What you will do. All lines in the records below from the line with "membru al Uniunii Europene, ai unui stat" through the line with "генераторов обусловливает тот" are to be given again exactly, both ends included; the pictures are to be left out.

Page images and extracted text

== Segment start ==

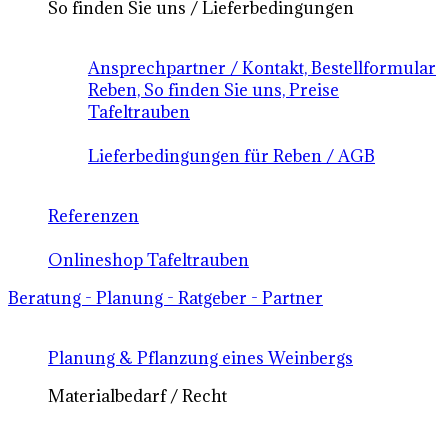
So finden Sie uns / Lieferbedingungen
Ansprechpartner / Kontakt, Bestellformular
Reben, So finden Sie uns, Preise
Tafeltrauben
Lieferbedingungen für Reben / AGB
Referenzen
Onlineshop Tafeltrauben
Beratung - Planung - Ratgeber - Partner
Planung & Pflanzung eines Weinbergs
Materialbedarf / Recht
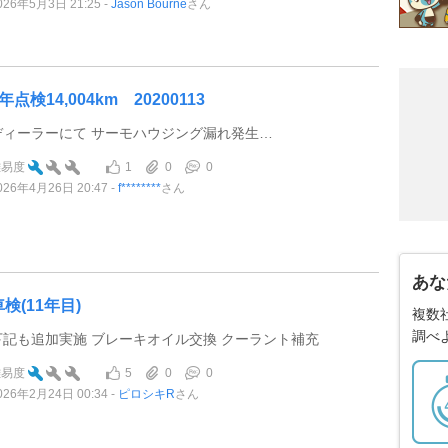
026年5月3日 21:25
Jason Bourne
さん
年点検14,004km 20200113
ディーラーにて サーモハウジング漏れ発生…
1
0
0
難易度
026年4月26日 20:47
f********
さん
あな
車検(11年目)
複数
調べ
下記も追加実施 ブレーキオイル交換 クーラント補充
5
0
0
難易度
026年2月24日 00:34
ピロシキR
さん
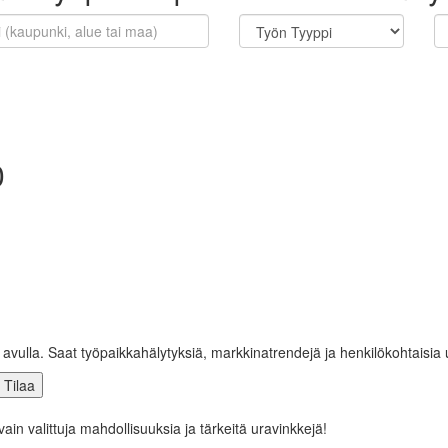
0
e avulla. Saat työpaikkahälytyksiä, markkinatrendejä ja henkilökohtaisia
in valittuja mahdollisuuksia ja tärkeitä uravinkkejä!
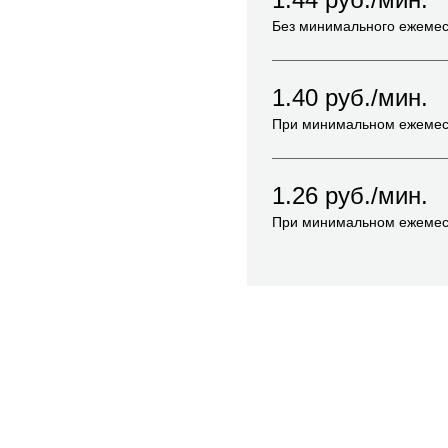
Без минимального ежемес
1.40
руб./мин.
При минимальном ежемес
1.26
руб./мин.
При минимальном ежемес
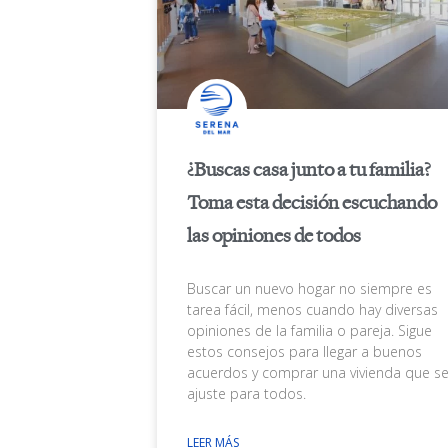
¿Buscas casa junto a tu familia?
Toma esta decisión escuchando
las opiniones de todos
Buscar un nuevo hogar no siempre es
tarea fácil, menos cuando hay diversas
opiniones de la familia o pareja. Sigue
estos consejos para llegar a buenos
acuerdos y comprar una vivienda que s
ajuste para todos.
LEER MÁS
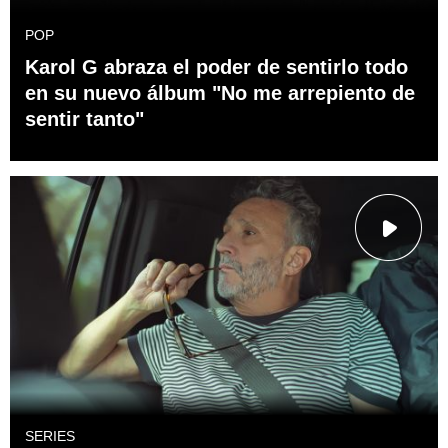
POP
Karol G abraza el poder de sentirlo todo
en su nuevo álbum "No me arrepiento de
sentir tanto"
SERIES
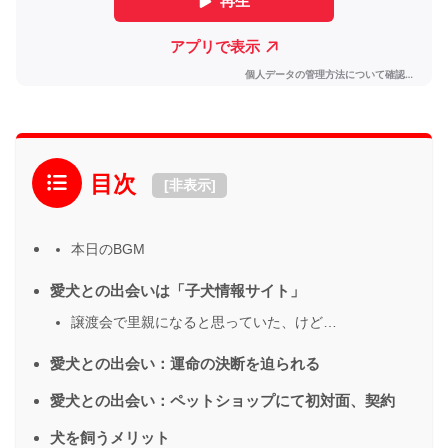
目次
[
非表示
]
本日のBGM
愛犬との出会いは「子犬情報サイト」
譲渡会で里親になると思っていた、けど…
愛犬との出会い：運命の決断を迫られる
愛犬との出会い：ペットショップにて初対面、契約
犬を飼うメリット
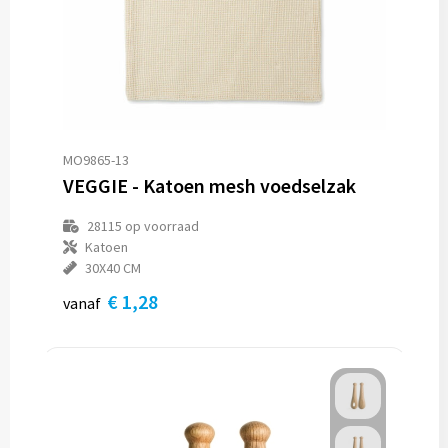
MO9865-13
VEGGIE - Katoen mesh voedselzak
28115
op voorraad
Katoen
30X40 CM
€ 1,28
vanaf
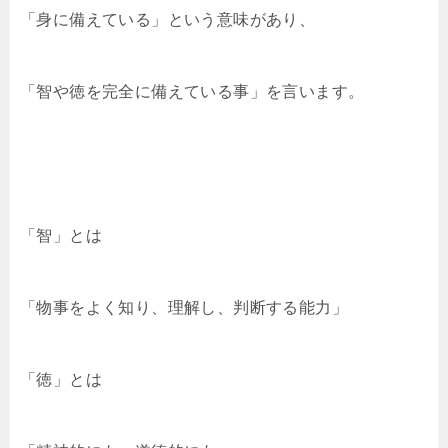
「身に備えている」という意味があり、
「智や徳を完全に備えている事」を言います。
「智」とは
「物事をよく知り、理解し、判断する能力」
「徳」とは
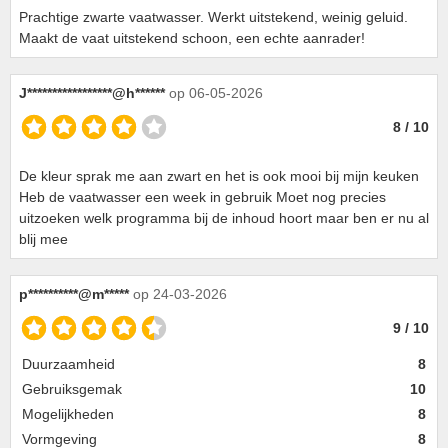
Prachtige zwarte vaatwasser. Werkt uitstekend, weinig geluid.
Maakt de vaat uitstekend schoon, een echte aanrader!
J*****************@h******
op 06-05-2026
8 / 10
De kleur sprak me aan zwart en het is ook mooi bij mijn keuken
Heb de vaatwasser een week in gebruik Moet nog precies
uitzoeken welk programma bij de inhoud hoort maar ben er nu al
blij mee
p**********@m*****
op 24-03-2026
9 / 10
Duurzaamheid
8
Gebruiksgemak
10
Mogelijkheden
8
Vormgeving
8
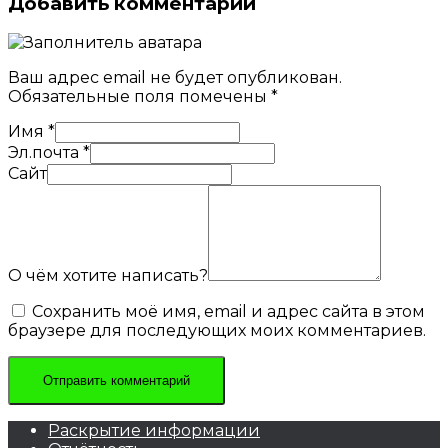
Добавить комментарий
Ваш адрес email не будет опубликован.
Обязательные поля помечены
*
Имя
*
Эл.почта
*
Сайт
О чём хотите написать?
Сохранить моё имя, email и адрес сайта в этом
браузере для последующих моих комментариев.
Раскрытие информации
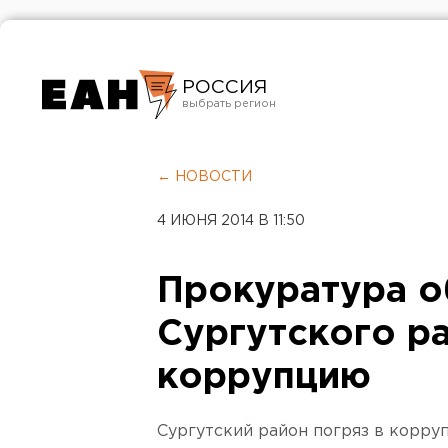
РОССИЯ
Екатеринбург
Челябинск
← НОВОСТИ
Курган
4 ИЮНЯ 2014 В 11:50
Оренбург
Прокуратура о
Сургутского р
коррупцию
Сургутский район погряз в корру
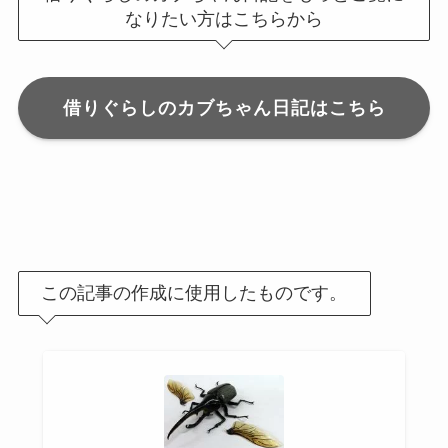
なりたい方はこちらから
借りぐらしのカブちゃん日記はこちら
この記事の作成に使用したものです。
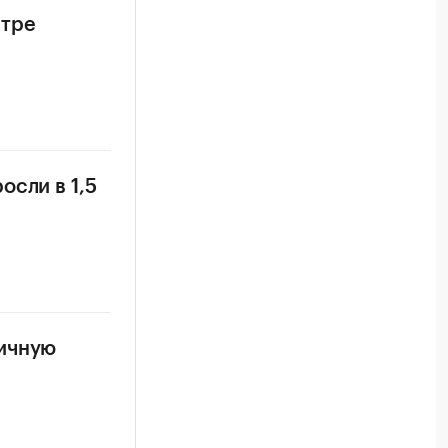
нтре
осли в 1,5
ничную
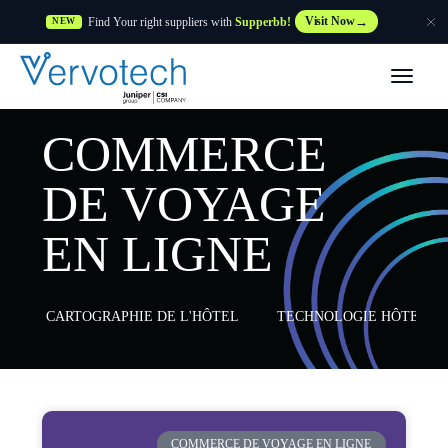
Find Your right suppliers with
Supperbb!
Visit Now
NEW
Produits
COMMERCE
Partner Solutions
DE VOYAGE
Caractéristiques
EN LIGNE
Clients
CARTOGRAPHIE DE L'HÔTEL
TECHNOLOGIE HÔTELIÈ
Ressources
Fournisseur
COMMERCE DE VOYAGE EN LIGNE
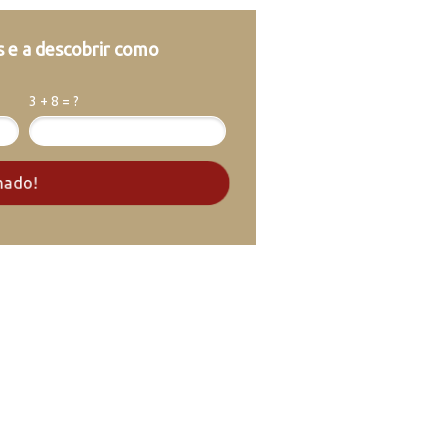
s e a descobrir como
3 + 8 = ?
mado!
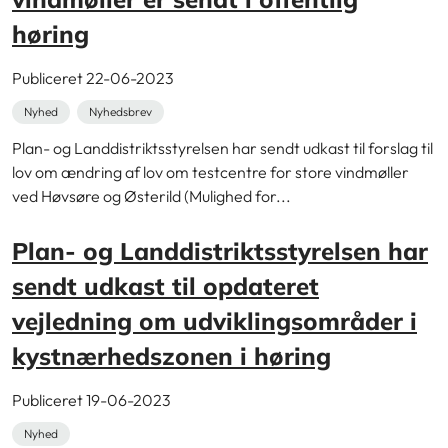
høring
Publiceret 22-06-2023
Nyhed
Nyhedsbrev
Plan- og Landdistriktsstyrelsen har sendt udkast til forslag til
lov om ændring af lov om testcentre for store vindmøller
ved Høvsøre og Østerild (Mulighed for...
Plan- og Landdistriktsstyrelsen har
sendt udkast til opdateret
vejledning om udviklingsområder i
kystnærhedszonen i høring
Publiceret 19-06-2023
Nyhed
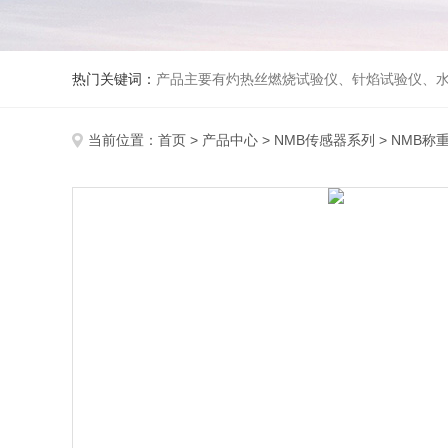
热门关键词：
产品主要有灼热丝燃烧试验仪、针焰试验仪、水平垂直燃烧试验仪、漏电起痕试验仪、纺织品燃烧试验仪、防护服热传导试验仪、熔融滴落试验仪、建筑材料燃烧性能
当前位置：
首页
>
产品中心
>
NMB传感器系列
>
NMB称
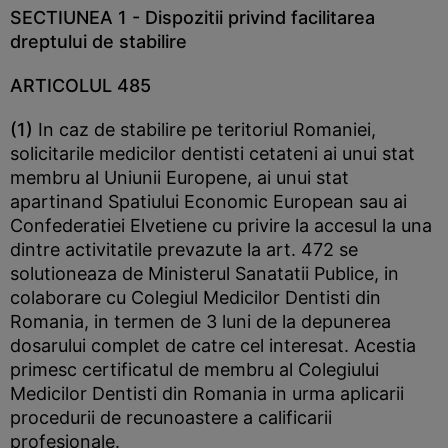
SECTIUNEA 1
- Dispozitii privind facilitarea
dreptului de stabilire
ARTICOLUL 485
(1)
In caz de stabilire pe teritoriul Romaniei,
solicitarile medicilor dentisti cetateni ai unui stat
membru al Uniunii Europene, ai unui stat
apartinand Spatiului Economic European sau ai
Confederatiei Elvetiene cu privire la accesul la una
dintre activitatile prevazute la art. 472 se
solutioneaza de Ministerul Sanatatii Publice, in
colaborare cu Colegiul Medicilor Dentisti din
Romania, in termen de 3 luni de la depunerea
dosarului complet de catre cel interesat. Acestia
primesc certificatul de membru al Colegiului
Medicilor Dentisti din Romania in urma aplicarii
procedurii de recunoastere a calificarii
profesionale.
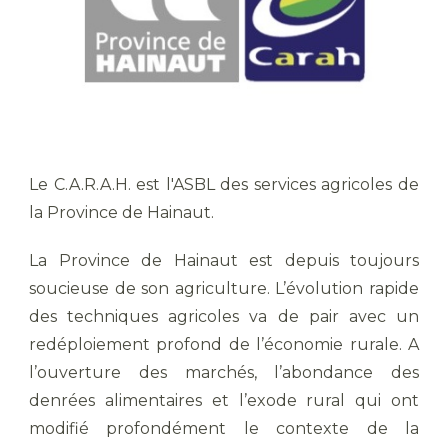
Le C.A.R.A.H. est l'ASBL des services agricoles de
la Province de Hainaut.
La Province de Hainaut est depuis toujours
soucieuse de son agriculture. L’évolution rapide
des techniques agricoles va de pair avec un
redéploiement profond de l’économie rurale. A
l’ouverture des marchés, l’abondance des
denrées alimentaires et l’exode rural qui ont
modifié profondément le contexte de la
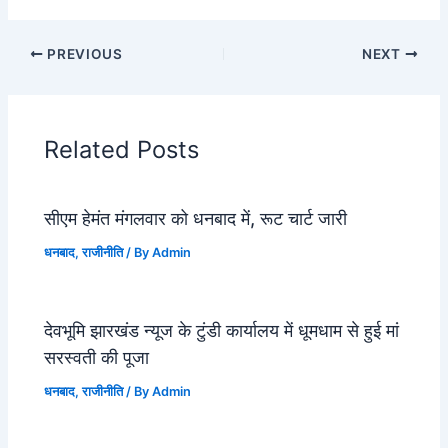
PREVIOUS
NEXT
Related Posts
सीएम हेमंत मंगलवार को धनबाद में, रूट चार्ट जारी
धनबाद
,
राजीनीति
/ By
Admin
देवभूमि झारखंड न्यूज के टुंडी कार्यालय में धूमधाम से हुई मां
सरस्वती की पूजा
धनबाद
,
राजीनीति
/ By
Admin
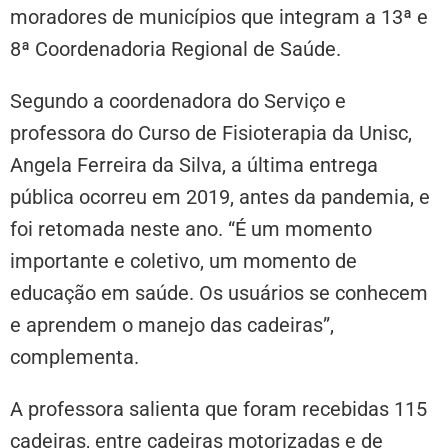
moradores de municípios que integram a 13ª e
8ª Coordenadoria Regional de Saúde.
Segundo a coordenadora do Serviço e
professora do Curso de Fisioterapia da Unisc,
Angela Ferreira da Silva, a última entrega
pública ocorreu em 2019, antes da pandemia, e
foi retomada neste ano. “É um momento
importante e coletivo, um momento de
educação em saúde. Os usuários se conhecem
e aprendem o manejo das cadeiras”,
complementa.
A professora salienta que foram recebidas 115
cadeiras, entre cadeiras motorizadas e de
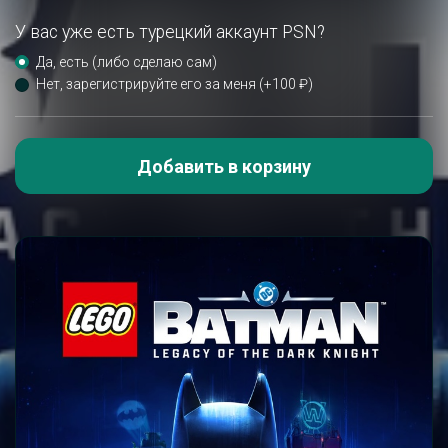
У вас уже есть турецкий аккаунт PSN?
Да, есть (либо сделаю сам)
Нет, зарегистрируйте его за меня (+100 ₽)
Добавить в корзину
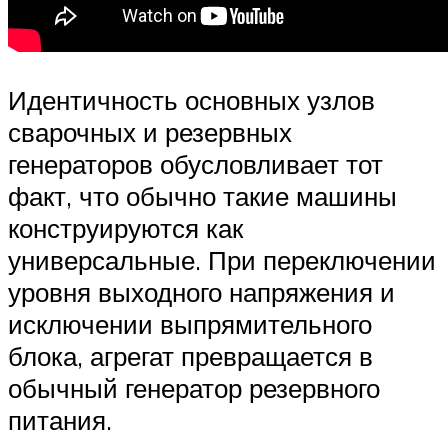
Идентичность основных узлов
сварочных и резервных
генераторов обусловливает тот
факт, что обычно такие машины
конструируются как
универсальные. При переключении
уровня выходного напряжения и
исключении выпрямительного
блока, агрегат превращается в
обычный генератор резервного
питания.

== Segment end ==

Response.
membru al Uniunii Europene, ai unui stat
apartinand Spatiului Economic European sau ai
Confederatiei Elvetiene cu privire la accesul la una
dintre activitatile prevazute la art. 472 se
solutioneaza de Ministerul Sanatatii Publice, in
colaborare cu Colegiul Medicilor Dentisti din
Romania, in termen de 3 luni de la depunerea
dosarului complet de catre cel interesat. Acestia
primesc certificatul de membru al Colegiului
Medicilor Dentisti din Romania in urma aplicarii
procedurii de recunoastere a calificarii
profesionale.
Le C.A.R.A.H. est l'ASBL des services agricoles de
la Province de Hainaut.
La Province de Hainaut est depuis toujours
soucieuse de son agriculture. L’évolution rapide
des techniques agricoles va de pair avec un
redéploiement profond de l’économie rurale. A
l’ouverture des marchés, l’abondance des
denrées alimentaires et l’exode rural qui ont
modifié profondément le contexte de la
PREVIOUS
NEXT
Related Posts
सीएम हेमंत मंगलवार को धनबाद में, रूट चार्ट जारी
धनबाद
,
राजीनीति
/ By
Admin
देवभूमि झारखंड न्यूज के टुंडी कार्यालय में धूमधाम से हुई मां
सरस्वती की पूजा
धनबाद
,
राजीनीति
/ By
Admin
moradores de municípios que integram a 13ª e
8ª Coordenadoria Regional de Saúde.
Segundo a coordenadora do Serviço e
professora do Curso de Fisioterapia da Unisc,
Angela Ferreira da Silva, a última entrega
pública ocorreu em 2019, antes da pandemia, e
foi retomada neste ano. “É um momento
importante e coletivo, um momento de
educação em saúde. Os usuários se conhecem
e aprendem o manejo das cadeiras”,
complementa.
A professora salienta que foram recebidas 115
cadeiras, entre cadeiras motorizadas e de
У вас уже есть турецкий аккаунт PSN?
Да, есть (либо сделаю сам)
Нет, зарегистрируйте его за меня (+100 ₽)
Добавить в корзину
Идентичность основных узлов
сварочных и резервных
генераторов обусловливает тот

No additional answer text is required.